> [Work to complete] Range to reproduce from the entries below: the line with "Identify the click", the line with "Impressum (901, 1782)", and every line in between. Give them exactly and give nothing else.

:: Excerpted records ::

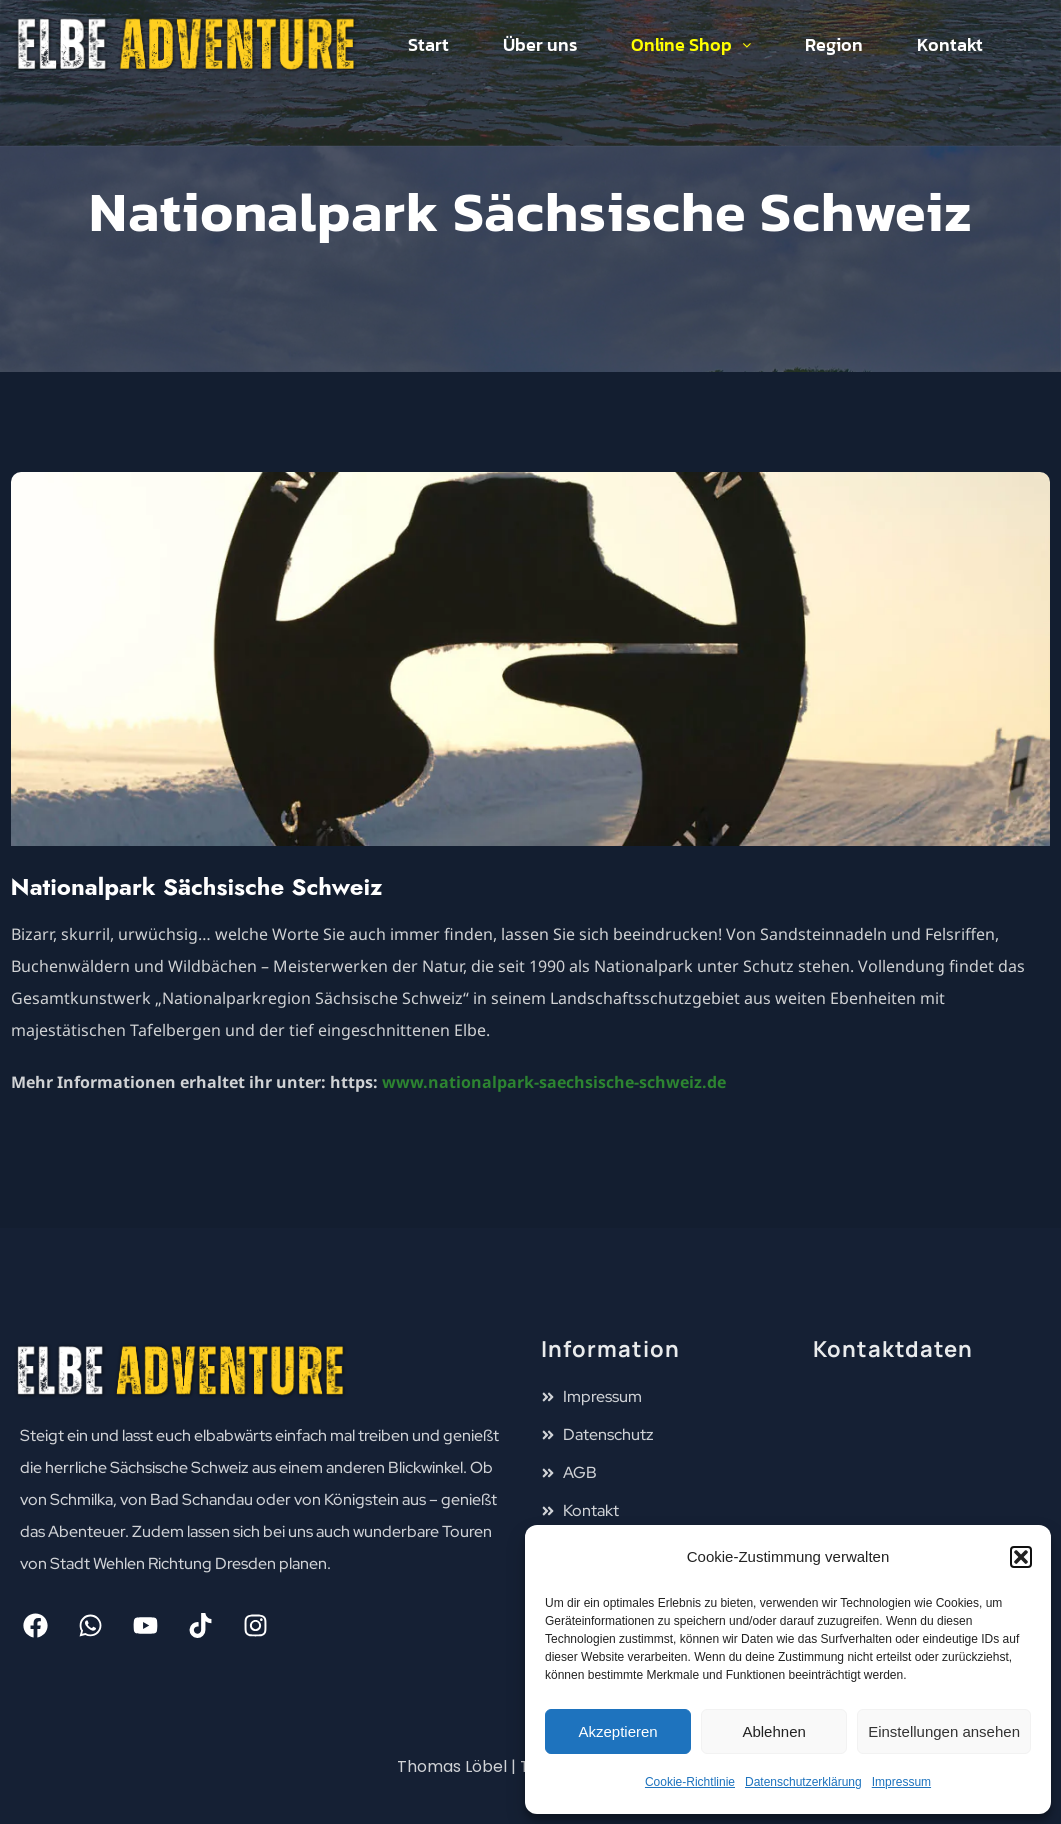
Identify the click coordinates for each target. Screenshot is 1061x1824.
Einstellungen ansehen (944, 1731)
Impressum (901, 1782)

:::
:: Excerpted records ::

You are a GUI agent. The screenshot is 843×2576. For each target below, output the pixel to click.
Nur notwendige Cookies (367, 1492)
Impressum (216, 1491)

:::

> [Exercise answer]
Identify the click coordinates for each target. Screenshot is 1061x1824.
Einstellungen ansehen (944, 1731)
Impressum (901, 1782)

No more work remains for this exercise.